**Exercise objective**
Repeat the following entries verbatim, apart from the pictures.

**Provided records**
*** Begin section ***

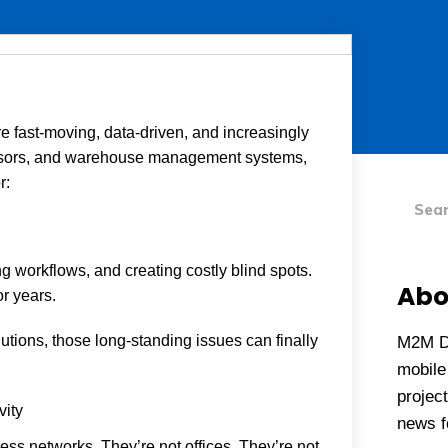
e fast-moving, data-driven, and increasingly
sensors, and warehouse management systems,
Searc
r:
ing workflows, and creating costly blind spots.
Abo
r years.
lutions, those long-standing issues can finally
M2M D
mobile 
project
vity
news fo
ss networks. They’re not offices. They’re not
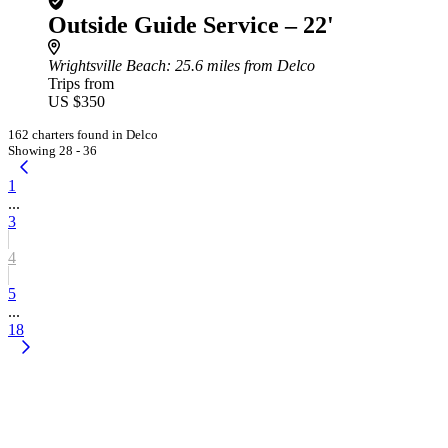
Outside Guide Service – 22'
Wrightsville Beach
: 25.6 miles from Delco
Trips from
US $350
162 charters found in Delco
Showing 28 - 36
1
...
3
4
5
...
18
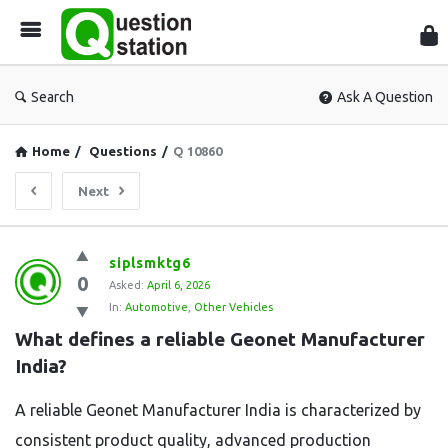
Que
Sta
Search
Ask A Question
Home
/
Questions
/
Q 10860
Next
Question
siplsmktg6
0
Station
Asked:
April 6, 2026
In:
Automotive
,
Other Vehicles
Latest
What defines a reliable Geonet Manufacturer 
Questions
India?
A reliable Geonet Manufacturer India is characterized by
consistent product quality, advanced production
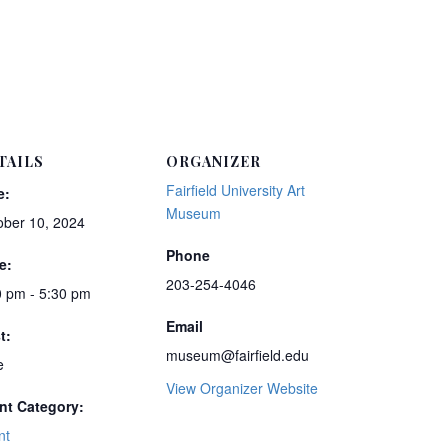
TAILS
ORGANIZER
Fairfield University Art
e:
Museum
ober 10, 2024
Phone
e:
203-254-4046
0 pm - 5:30 pm
Email
t:
museum@fairfield.edu
e
View Organizer Website
nt Category:
nt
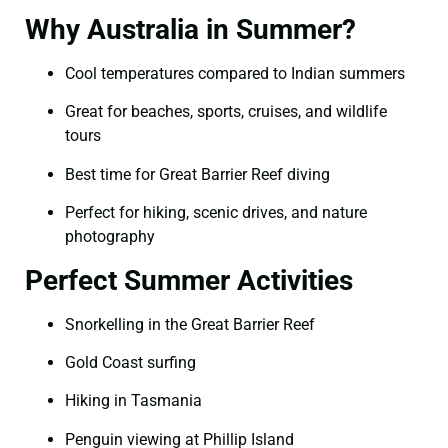
Why Australia in Summer?
Cool temperatures compared to Indian summers
Great for beaches, sports, cruises, and wildlife
tours
Best time for Great Barrier Reef diving
Perfect for hiking, scenic drives, and nature
photography
Perfect Summer Activities
Snorkelling in the Great Barrier Reef
Gold Coast surfing
Hiking in Tasmania
Penguin viewing at Phillip Island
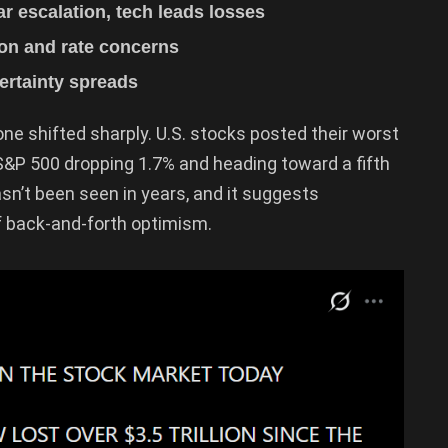
r escalation, tech leads losses
tion and rate concerns
ertainty spreads
tone shifted sharply. U.S. stocks posted their worst
 S&P 500 dropping 1.7% and heading toward a fifth
asn’t been seen in years, and it suggests
of back-and-forth optimism.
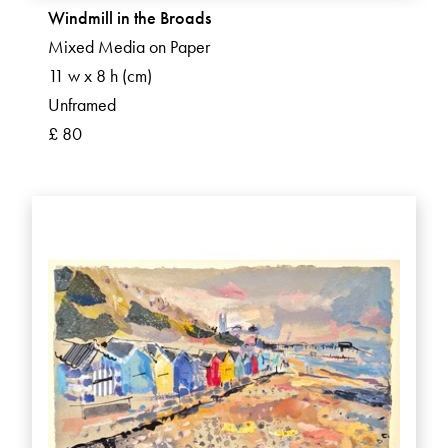
Windmill in the Broads
Mixed Media on Paper
11 w x 8 h (cm)
Unframed
£ 80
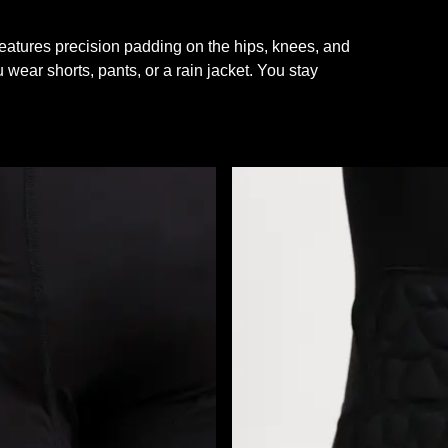
features precision padding on the hips, knees, and
 wear shorts, pants, or a rain jacket. You stay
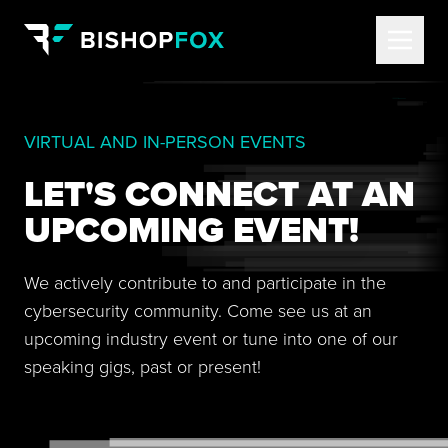
VIRTUAL AND IN-PERSON EVENTS
LET'S CONNECT AT AN
UPCOMING EVENT!
We actively contribute to and participate in the
cybersecurity community. Come see us at an
upcoming industry event or tune into one of our
speaking gigs, past or present!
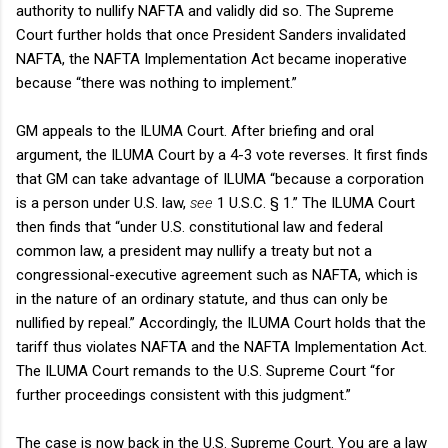
authority to nullify NAFTA and validly did so. The Supreme
Court further holds that once President Sanders invalidated
NAFTA, the NAFTA Implementation Act became inoperative
because “there was nothing to implement.”
GM appeals to the ILUMA Court. After briefing and oral
argument, the ILUMA Court by a 4-3 vote reverses. It first finds
that GM can take advantage of ILUMA “because a corporation
is a person under U.S. law,
see
1 U.S.C. § 1.” The ILUMA Court
then finds that “under U.S. constitutional law and federal
common law, a president may nullify a treaty but not a
congressional-executive agreement such as NAFTA, which is
in the nature of an ordinary statute, and thus can only be
nullified by repeal.” Accordingly, the ILUMA Court holds that the
tariff thus violates NAFTA and the NAFTA Implementation Act.
The ILUMA Court remands to the U.S. Supreme Court “for
further proceedings consistent with this judgment.”
The case is now back in the U.S. Supreme Court. You are a law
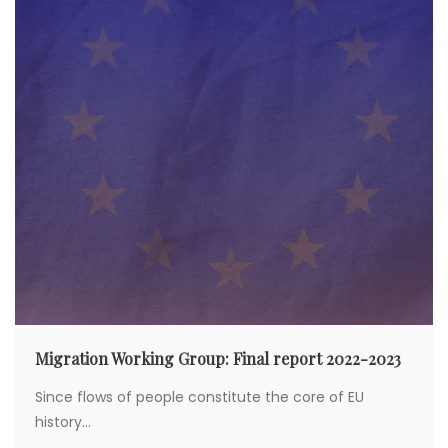
Migration Working Group: Final report 2022-2023
Since flows of people constitute the core of EU
history...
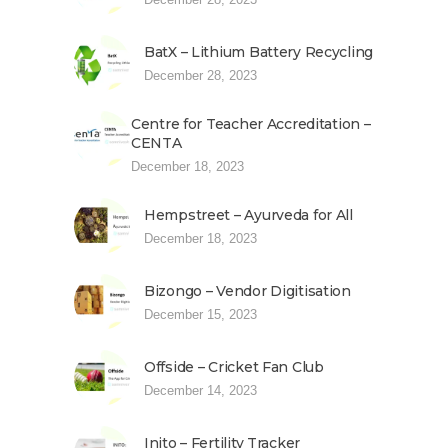
BatX – Lithium Battery Recycling
December 28, 2023
Centre for Teacher Accreditation –
CENTA
December 18, 2023
Hempstreet – Ayurveda for All
December 18, 2023
Bizongo – Vendor Digitisation
December 15, 2023
Offside – Cricket Fan Club
December 14, 2023
Inito – Fertility Tracker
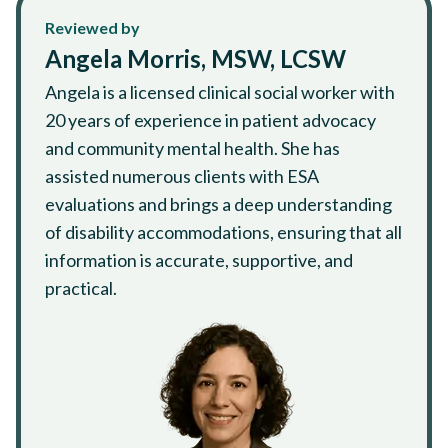
Reviewed by
Angela Morris, MSW, LCSW
Angela is a licensed clinical social worker with
20 years of experience in patient advocacy
and community mental health. She has
assisted numerous clients with ESA
evaluations and brings a deep understanding
of disability accommodations, ensuring that all
information is accurate, supportive, and
practical.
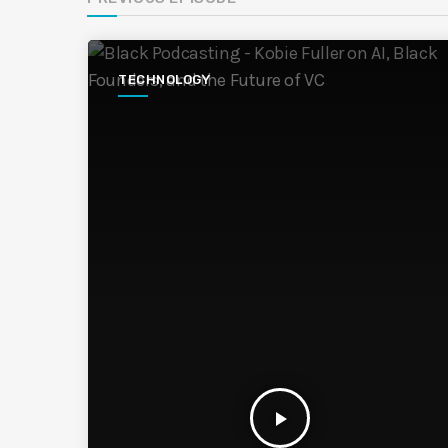
TECHNOLOGY
play_arrow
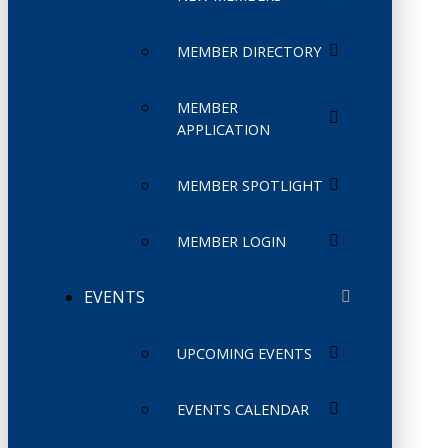
MEMBER DIRECTORY
MEMBER
APPLICATION
MEMBER SPOTLIGHT
MEMBER LOGIN
EVENTS
UPCOMING EVENTS
EVENTS CALENDAR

*** End section ***

**Response area**
e fast-moving, data-driven, and increasingly
sensors, and warehouse management systems,
Searc
r:
ing workflows, and creating costly blind spots.
Abo
r years.
lutions, those long-standing issues can finally
M2M D
mobile 
project
vity
news fo
ss networks. They’re not offices. They’re not
Outside Guide Service – 22'
Wrightsville Beach
: 25.6 miles from Delco
Trips from
US $350
162 charters found in Delco
Showing 28 - 36
1
...
3
4
5
...
18
Que
Sta
Search
Ask A Question
Home
/
Questions
/
Q 10860
Next
Question
siplsmktg6
0
Station
Asked:
April 6, 2026
In:
Automotive
,
Other Vehicles
Latest
What defines a reliable Geonet Manufacturer 
Questions
India?
A reliable Geonet Manufacturer India is characterized by
consistent product quality, advanced production
TAILS
ORGANIZER
Fairfield University Art
e:
Museum
ober 10, 2024
Phone
e:
203-254-4046
0 pm - 5:30 pm
Email
t:
museum@fairfield.edu
e
View Organizer Website
nt Category:
nt
Why Australia in Summer?
Cool temperatures compared to Indian summers
Great for beaches, sports, cruises, and wildlife
tours
Best time for Great Barrier Reef diving
Perfect for hiking, scenic drives, and nature
photography
Perfect Summer Activities
Snorkelling in the Great Barrier Reef
Gold Coast surfing
Hiking in Tasmania
Penguin viewing at Phillip Island
r escalation, tech leads losses
tion and rate concerns
ertainty spreads
tone shifted sharply. U.S. stocks posted their worst
 S&P 500 dropping 1.7% and heading toward a fifth
asn’t been seen in years, and it suggests
of back-and-forth optimism.
Windmill in the Broads
Mixed Media on Paper
11 w x 8 h (cm)
Unframed
£ 80
features precision padding on the hips, knees, and
 wear shorts, pants, or a rain jacket. You stay
VIRTUAL AND IN-PERSON EVENTS
LET'S CONNECT AT AN
UPCOMING EVENT!
We actively contribute to and participate in the
cybersecurity community. Come see us at an
upcoming industry event or tune into one of our
speaking gigs, past or present!
authority to nullify NAFTA and validly did so. The Supreme
Court further holds that once President Sanders invalidated
NAFTA, the NAFTA Implementation Act became inoperative
because “there was nothing to implement.”
GM appeals to the ILUMA Court. After briefing and oral
argument, the ILUMA Court by a 4-3 vote reverses. It first finds
that GM can take advantage of ILUMA “because a corporation
is a person under U.S. law,
see
1 U.S.C. § 1.” The ILUMA Court
then finds that “under U.S. constitutional law and federal
common law, a president may nullify a treaty but not a
congressional-executive agreement such as NAFTA, which is
in the nature of an ordinary statute, and thus can only be
nullified by repeal.” Accordingly, the ILUMA Court holds that the
tariff thus violates NAFTA and the NAFTA Implementation Act.
The ILUMA Court remands to the U.S. Supreme Court “for
further proceedings consistent with this judgment.”
The case is now back in the U.S. Supreme Court. You are a law
Migration Working Group: Final report 2022-2023
Since flows of people constitute the core of EU
history...
BatX – Lithium Battery Recycling
December 28, 2023
Centre for Teacher Accreditation –
CENTA
December 18, 2023
Hempstreet – Ayurveda for All
December 18, 2023
Bizongo – Vendor Digitisation
December 15, 2023
Offside – Cricket Fan Club
December 14, 2023
Inito – Fertility Tracker
Reviewed by
Angela Morris, MSW, LCSW
Angela is a licensed clinical social worker with
20 years of experience in patient advocacy
and community mental health. She has
assisted numerous clients with ESA
evaluations and brings a deep understanding
of disability accommodations, ensuring that all
information is accurate, supportive, and
practical.
TECHNOLOGY
play_arrow
MEMBER DIRECTORY
MEMBER
APPLICATION
MEMBER SPOTLIGHT
MEMBER LOGIN
EVENTS
UPCOMING EVENTS
EVENTS CALENDAR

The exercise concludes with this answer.